Contudo, as manifestações prosseguiram ontem na capital, Tunes, e noutras cidades do país, como Sidi Bouzid e Kasserine. Só em Tunes, foram detidas 19 pessoas. O primeiro-ministro Habib Essid garantiu que a situação "está controlada", mas admitiu não existir uma "solução milagrosa" para os problemas do país.

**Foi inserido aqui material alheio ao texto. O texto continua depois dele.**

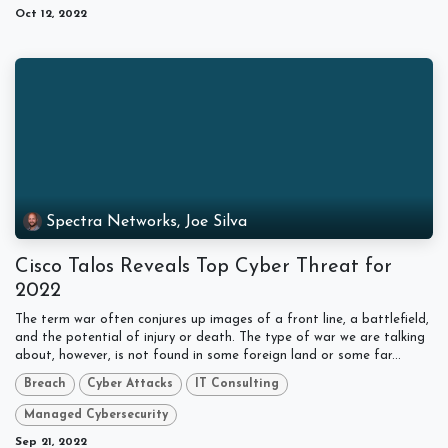
Oct 12, 2022
Spectra Networks, Joe Silva
Cisco Talos Reveals Top Cyber Threat for
2022
The term war often conjures up images of a front line, a battlefield,
and the potential of injury or death. The type of war we are talking
about, however, is not found in some foreign land or some far...
Breach
Cyber Attacks
IT Consulting
Managed Cybersecurity
Sep 21, 2022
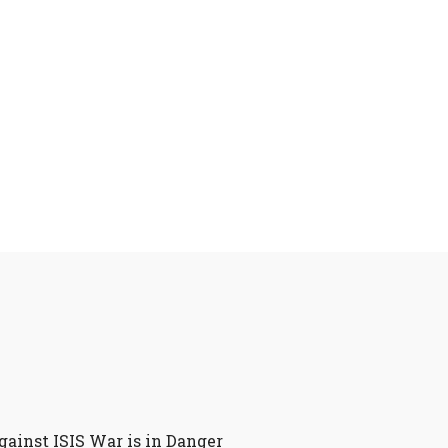
gainst ISIS War is in Danger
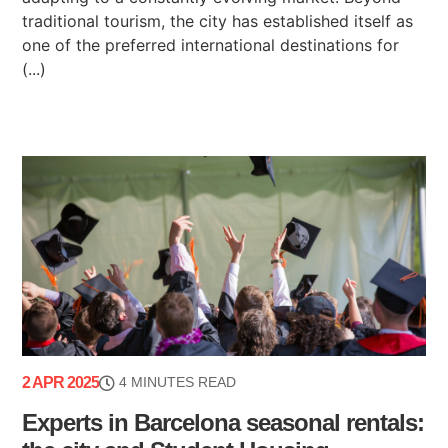
traditional tourism, the city has established itself as
one of the preferred international destinations for
(...)
2 APR 2025
4 MINUTES READ
Experts in Barcelona seasonal rentals:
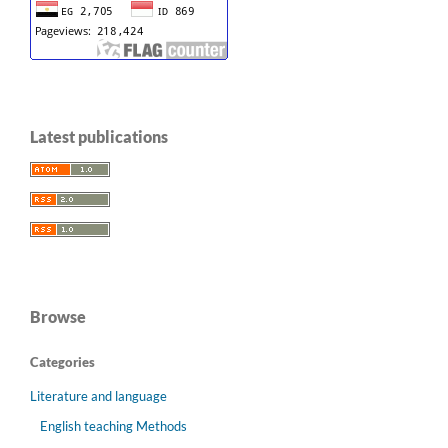
Latest publications
Browse
Categories
Literature and language
English teaching Methods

Os protestos iniciaram-se no sábado passado e foram-se tornando crescentemente violentos desde quarta-feira, quando o governo ter anunciado a criação de cinco mil empregos na cidade de Kasserine, no centro do país, onde um jovem universitário no desemprego, Ridha Yahyaoui, morreu eletrocutado. Yahyaoui subira a um poste telefónico na manifestação de sábado e ameaçara suicidar-se depois de saber que o seu nome fora excluído da lista final para um emprego público. Quando se encontrava no topo do poste, acabou por se emaranhar nos fios e foi vítima de eletrocussão.

Imolação pelo fogo

De imediato, o caso de Yahyaoui foi comparado ao de Mohamed Bouazizi, o vendedor ambulante que, em finais de 2010, se imolou pelo fogo, após a polícia municipal da cidade de Ben Aros lhe ter apreendido os produtos e multado por venda ilegal. A morte de Bouazizi, a 17 de dezembro de 2011, desencadeou uma vaga de manifestações por toda a Tunísia que forçaram o autocrata Ben Ali e sua mulher a fugirem do país.

A lembrar o sucedido em 2011, um homem, cujo nome não foi divulgado, imolou-se pelo fogo na passada quarta-feira na cidade costeira de Sfax. E verificou-se ontem em Kasserine uma tentativa falhada de imolação.

Os manifestantes contestam a política do governo, considerando demagógico e irrealista o anúncio de criação de empregos feito na quarta-feira. Além do desemprego, que afeta principalmente a população jovem recém-formada, a inflação está a causar a séria deterioração do poder de compra da população em geral e, designadamente, das camadas mais desfavorecidas e os residentes em comunidades economicamente deprimidas, como Kasserine.

Uma das frases mais gritadas pelos manifestantes tem sido "Trabalho, Liberdade, Dignidade", enumerando as expectativas assim como as promessas feitas com a "Revolução Jasmim", que ditou o fim das quase três décadas de Ben Ali (1987-2015).

Ameaça islamita

Outro fator de instabilidade, e que tem afetado negativamente a economia do país, foram os dois ataques terroristas de 2015, reivindicados pelo Estado Islâmico (EI), e dirigidos a alvos turísticos: o museu de Bardo, em março, que fez 22 mortos em Tunes, e a estância balnear de Sousse, onde um atacante isolado fez 38 mortos. Ainda em 2015, o EI reivindica o ataque contra um autocarro da polícia, causando 12 mortos.

Desde a queda de Ben Ali, a Tunísia - apontada como a única situação de relativo sucesso no processo das mudanças políticas conhecido como Primavera Árabe - tem sido palco de várias ações terroristas reivindicadas, além do EI, pela Al-Qaeda do Magrebe Islâmico.